We drove down to Wrightsville Beach today only to be totally frustrated with the parking situation there.
After faring the traffic to get over the bridge, driving all the way to the end of the beach, and “perching” for 5 or 10 minutes to see if anyone was going to come out to their car to free up a spot, we decided to bag the beach and take advantage of the hotel pool instead.
Back we drove and enjoyed poolside for the afternoon, complete with a nice adult beverage or two, a lunch of Shrimp Curry in the room, and then some iPod music and reading back by the pool again.
Later in the day, Joe dropped me off at the Port City Java in the Harris Teeter on College Drive, while he did some shopping at a nearby shopping center.
I updated my iPod podcast subscriptions, and I worked on Friday and Saturday’s blog entries.
Joe returned after a while, and we hung out there a while longer, and we both put our earbuds in to avoid the drivel that was going on at the tables around us, at which three or four teen-aged Harris Teeter employees talked about things vitally important to them at their age and station in life.

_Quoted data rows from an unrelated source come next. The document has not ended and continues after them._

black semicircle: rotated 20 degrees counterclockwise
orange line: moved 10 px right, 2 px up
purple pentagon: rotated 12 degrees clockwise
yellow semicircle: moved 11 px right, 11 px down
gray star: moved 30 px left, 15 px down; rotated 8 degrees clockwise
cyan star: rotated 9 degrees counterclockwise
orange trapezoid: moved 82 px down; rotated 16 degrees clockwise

Before leaving, we bought some turkey and (Portuguese!) rolls to make sandwiches for a light dinner in the room, as well as to have later in the evening when we returned from the bars.

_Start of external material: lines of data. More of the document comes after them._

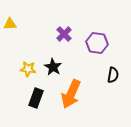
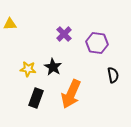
black semicircle: rotated 21 degrees counterclockwise
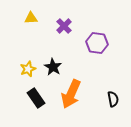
yellow triangle: moved 21 px right, 6 px up
purple cross: moved 8 px up
yellow star: rotated 28 degrees counterclockwise
black semicircle: moved 24 px down
black rectangle: rotated 54 degrees counterclockwise
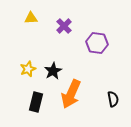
black star: moved 4 px down; rotated 12 degrees clockwise
black rectangle: moved 4 px down; rotated 48 degrees clockwise
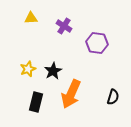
purple cross: rotated 14 degrees counterclockwise
black semicircle: moved 2 px up; rotated 28 degrees clockwise
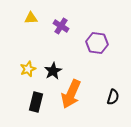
purple cross: moved 3 px left
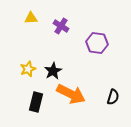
orange arrow: rotated 88 degrees counterclockwise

We got to Costello’s at close to 10:00, and the place was teeming with old, straight people. Not that there’s anything wrong with straight people.
There were these three couples taking up a lot of room and being very loud, and two of the wives had obviously taken their husbands to a beach store before coming out, where they outfitted them in bright red and white flowery Hawaiian-type shirts loud enough to drown out the piano player.
After a while, another, younger, couple came in who obviously knew all these people—perhaps they were even children of one of the couples. The guy of this young couple, who was trying to be overly cool about being in a gay bar, did “Fossie hands” and a jerky, restrained rendition (due to the limited space around his feet) of the Can-Can to the pianist’s version of Sinatra’s… “Start spreading the news…“
At one point, one of the flowered-shirt guys went over to the dimmer switch for the entire bar, and turned it up all the way bright so that he could show the others in their group a photo album he just happened to have with him. I mean, You just do what you need to do, Mary.
The queers all squealed and shielded their faces like cockroaches caught in the light, and refrained from yelling, “We need back-lighting, Mary.”
I had a little spat with the bartender when he charged Joe $11.50 (already overpriced) for our first round of drinks and then charged me $12.00 for the second round of the same drinks.
A little later, Tula Box came in and we had a brief chat. She told us that the “Miss Ibiza Pageant” was going on over at, well, Ibiza’s tonight and that it was going to start at 11:00. This was good for two reasons: 1) These queer bar events never start before midnight, and 2) It was 10 ’til 11.
Over at Ibiza’s after paying $9.00 to get in (again, way more money than the value), seven contestants competed for “Miss Ibiza 2007,” and though I never saw one of them, I heard a couple of their answers from out on the patio.
“If I were to be Miss Ibiza 2007, what I would bring to the title is…”
The only good thing about Ibiza’s was that our drinks went from $5.75 at Costello’s to $4.50 here. Now that’s value.